A first-principles blog post to understand the Graphormer.
The Transformer architecture has revolutionized sequence modelling. Its versatility is demonstrated by its application in various domains, from natural language processing to computer vision to even reinforcement learning. With its strong ability to learn rich representations across domains, it seems natural that the power of the transformer can be adapted to graphs.
The main challenge with applying a transformer to graph data is that there is no obvious sequence-based representation of graphs. Graphs are commonly represented by adjacency matrices or lists, which lack inherent order and are thus unsuitable for transformers.
The primary reason for finding a sequence-based representation of a graph is to combine the advantages of a transformer (such as its high scalability) with the ability of graphs to capture non-sequential and multidimensional relationships. Graph Neural Networks (GNNs) employ various constraints during training, such as enforcing valency limits when generating molecules. However, choosing such constraints may not be as straightforward for other problems. With Graphormer, we can apply these very constraints in a simpler manner, analogous to applying a causal mask in a transformer. This can also aid in discovering newer ways to apply constraints in GNNs by presenting existing concepts in an intuitive manner.
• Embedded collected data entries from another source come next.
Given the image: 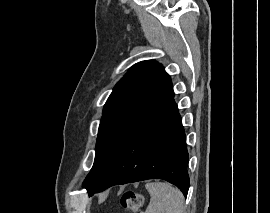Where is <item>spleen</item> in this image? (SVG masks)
Instances as JSON below:
<instances>
[{
    "instance_id": "3e777b00",
    "label": "spleen",
    "mask_w": 270,
    "mask_h": 213,
    "mask_svg": "<svg viewBox=\"0 0 270 213\" xmlns=\"http://www.w3.org/2000/svg\"><path fill=\"white\" fill-rule=\"evenodd\" d=\"M151 199L143 213H183L184 196L182 192L165 182L146 184Z\"/></svg>"
}]
</instances>
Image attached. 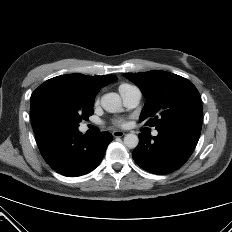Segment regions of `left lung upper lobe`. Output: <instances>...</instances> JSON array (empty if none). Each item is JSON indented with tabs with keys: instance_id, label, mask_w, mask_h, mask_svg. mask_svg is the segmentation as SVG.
I'll list each match as a JSON object with an SVG mask.
<instances>
[{
	"instance_id": "left-lung-upper-lobe-1",
	"label": "left lung upper lobe",
	"mask_w": 232,
	"mask_h": 232,
	"mask_svg": "<svg viewBox=\"0 0 232 232\" xmlns=\"http://www.w3.org/2000/svg\"><path fill=\"white\" fill-rule=\"evenodd\" d=\"M124 76L138 85L147 98L139 118L145 125L157 129L182 121L202 122L200 94L186 78L159 70L125 73Z\"/></svg>"
}]
</instances>
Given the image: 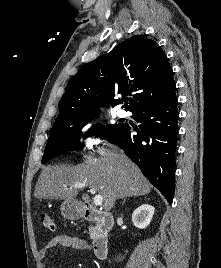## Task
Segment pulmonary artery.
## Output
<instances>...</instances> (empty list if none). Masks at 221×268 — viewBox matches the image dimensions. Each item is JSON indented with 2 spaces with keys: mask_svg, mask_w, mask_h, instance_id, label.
<instances>
[{
  "mask_svg": "<svg viewBox=\"0 0 221 268\" xmlns=\"http://www.w3.org/2000/svg\"><path fill=\"white\" fill-rule=\"evenodd\" d=\"M117 114H118V116L120 117V118H124V117H126L127 116V112L125 111V110H119L118 112H117Z\"/></svg>",
  "mask_w": 221,
  "mask_h": 268,
  "instance_id": "pulmonary-artery-1",
  "label": "pulmonary artery"
}]
</instances>
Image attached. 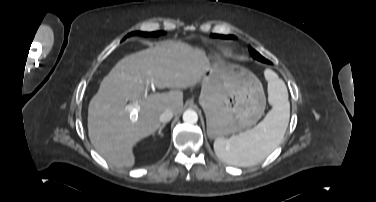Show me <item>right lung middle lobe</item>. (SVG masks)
<instances>
[{"mask_svg": "<svg viewBox=\"0 0 376 202\" xmlns=\"http://www.w3.org/2000/svg\"><path fill=\"white\" fill-rule=\"evenodd\" d=\"M164 33L165 32H161V31L151 32V33L136 31V32L129 33L127 36L129 37L131 35H141V36L149 37V36H159V35L164 34Z\"/></svg>", "mask_w": 376, "mask_h": 202, "instance_id": "right-lung-middle-lobe-1", "label": "right lung middle lobe"}]
</instances>
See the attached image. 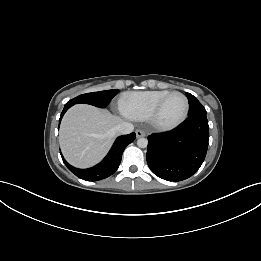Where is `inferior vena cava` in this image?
Returning <instances> with one entry per match:
<instances>
[{
  "mask_svg": "<svg viewBox=\"0 0 261 261\" xmlns=\"http://www.w3.org/2000/svg\"><path fill=\"white\" fill-rule=\"evenodd\" d=\"M134 130V125L128 122H120L114 127V131L118 135L130 134Z\"/></svg>",
  "mask_w": 261,
  "mask_h": 261,
  "instance_id": "inferior-vena-cava-1",
  "label": "inferior vena cava"
}]
</instances>
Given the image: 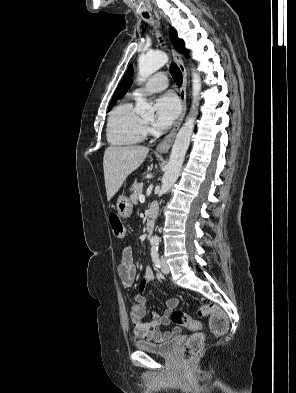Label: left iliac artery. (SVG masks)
I'll list each match as a JSON object with an SVG mask.
<instances>
[{"label":"left iliac artery","mask_w":296,"mask_h":393,"mask_svg":"<svg viewBox=\"0 0 296 393\" xmlns=\"http://www.w3.org/2000/svg\"><path fill=\"white\" fill-rule=\"evenodd\" d=\"M151 256H152V261L154 265L158 268H160V260H159V252H158V244L152 245L151 248Z\"/></svg>","instance_id":"obj_1"}]
</instances>
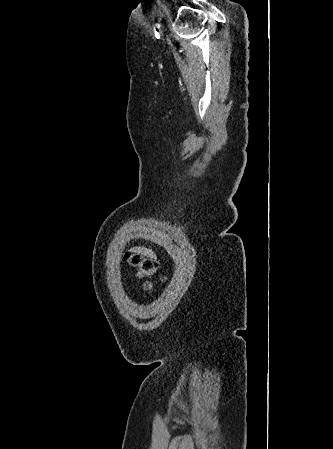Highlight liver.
I'll return each instance as SVG.
<instances>
[{
  "instance_id": "obj_1",
  "label": "liver",
  "mask_w": 333,
  "mask_h": 449,
  "mask_svg": "<svg viewBox=\"0 0 333 449\" xmlns=\"http://www.w3.org/2000/svg\"><path fill=\"white\" fill-rule=\"evenodd\" d=\"M133 250L145 256H152L153 254L151 250H147L146 248H134Z\"/></svg>"
}]
</instances>
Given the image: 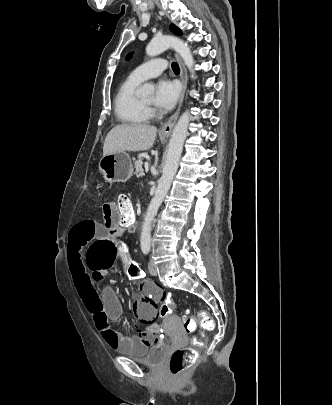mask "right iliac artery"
Returning <instances> with one entry per match:
<instances>
[{
  "mask_svg": "<svg viewBox=\"0 0 332 405\" xmlns=\"http://www.w3.org/2000/svg\"><path fill=\"white\" fill-rule=\"evenodd\" d=\"M142 250H143V253H144L145 255L148 254V252H149V248H143Z\"/></svg>",
  "mask_w": 332,
  "mask_h": 405,
  "instance_id": "obj_1",
  "label": "right iliac artery"
}]
</instances>
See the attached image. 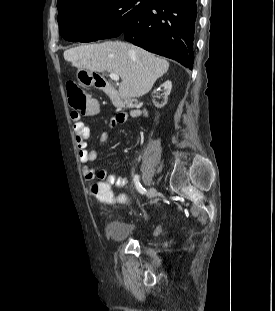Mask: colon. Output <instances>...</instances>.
Segmentation results:
<instances>
[{"label":"colon","mask_w":275,"mask_h":311,"mask_svg":"<svg viewBox=\"0 0 275 311\" xmlns=\"http://www.w3.org/2000/svg\"><path fill=\"white\" fill-rule=\"evenodd\" d=\"M67 96L71 108L76 113H83L85 117H92L93 113H98L94 97H88L87 93L77 84L70 82L66 85ZM114 183H93L92 197H97L98 202H111L114 196ZM121 197H128V190H121Z\"/></svg>","instance_id":"colon-1"}]
</instances>
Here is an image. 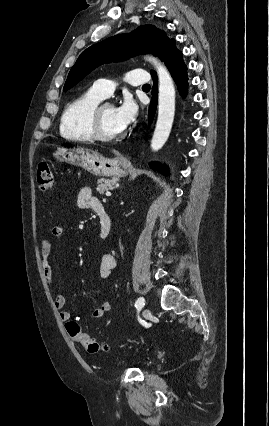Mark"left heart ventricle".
Returning a JSON list of instances; mask_svg holds the SVG:
<instances>
[{"mask_svg": "<svg viewBox=\"0 0 269 426\" xmlns=\"http://www.w3.org/2000/svg\"><path fill=\"white\" fill-rule=\"evenodd\" d=\"M102 131L107 136H118L123 132L115 118V109L112 106L103 108L100 116Z\"/></svg>", "mask_w": 269, "mask_h": 426, "instance_id": "obj_1", "label": "left heart ventricle"}]
</instances>
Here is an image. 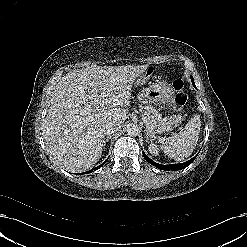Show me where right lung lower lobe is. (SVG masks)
I'll return each mask as SVG.
<instances>
[{
  "instance_id": "obj_1",
  "label": "right lung lower lobe",
  "mask_w": 247,
  "mask_h": 247,
  "mask_svg": "<svg viewBox=\"0 0 247 247\" xmlns=\"http://www.w3.org/2000/svg\"><path fill=\"white\" fill-rule=\"evenodd\" d=\"M105 162H106V161H105ZM105 162H103V163L101 164V166H102ZM99 167H100V166H99ZM99 167L93 168L91 171H87L86 173H90V172H92L93 170H97Z\"/></svg>"
}]
</instances>
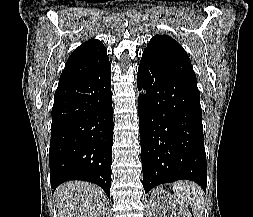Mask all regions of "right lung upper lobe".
<instances>
[{"label":"right lung upper lobe","mask_w":253,"mask_h":217,"mask_svg":"<svg viewBox=\"0 0 253 217\" xmlns=\"http://www.w3.org/2000/svg\"><path fill=\"white\" fill-rule=\"evenodd\" d=\"M109 63L106 47L91 39L81 44L69 57L59 84L86 76Z\"/></svg>","instance_id":"1"}]
</instances>
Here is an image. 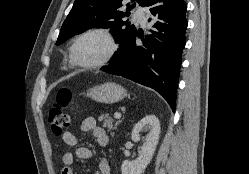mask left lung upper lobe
I'll return each mask as SVG.
<instances>
[{
    "instance_id": "obj_1",
    "label": "left lung upper lobe",
    "mask_w": 249,
    "mask_h": 174,
    "mask_svg": "<svg viewBox=\"0 0 249 174\" xmlns=\"http://www.w3.org/2000/svg\"><path fill=\"white\" fill-rule=\"evenodd\" d=\"M123 0H75L74 5L64 21L56 45H60L75 34H79L88 28H111L113 37L120 48L112 58L114 62L125 44L137 33L134 25L122 19L130 15L135 2L146 6L149 0H131L127 4V10L121 9Z\"/></svg>"
}]
</instances>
Graphormer introduces Centrality Encoding to capture the node importance, Spatial Encoding to capture the structural relations, and Edge Encoding to capture the edge features. In addition to this, Graphormer makes other architectures easier to implement by making various existing architecture special cases of Graphormer, with the performance to boot.
Graph Neural Networks (GNNs): Consider a graph \(G = \{V, E\}\) where \(V = \{v_1, v_2, \cdots, v_n\}\) and \(n = |V|\) is the number of nodes. Each node \(v_i\) has a feature vector \(x_i\). Modern GNNs update node representations iteratively by aggregating information from neighbours. The representation of node \(v_i\) at layer \(l\) is \(h^{(l)}_i\), with \(h_i^{(0)} = x_i\). The aggregation and combination at layer \(l\) are defined as: \(a_{i}^{(l)}=\text{AGGREGATE}^{(l)}\left(\left\{h_{j}^{(l-1)}: j \in \mathcal{N}(v_i)\right\}\right)\) \(h_{i}^{(l)}=\text{COMBINE}^{(l)}\left(h_{i}^{(l-1)}, a_{i}^{(l)}\right)\) where \(\mathcal{N}(v_i)\) is the set of first or higher-order neighbours of \(v_i\). Common aggregation functions include MEAN, MAX, and SUM. The COMBINE function fuses neighbor information into the node representation.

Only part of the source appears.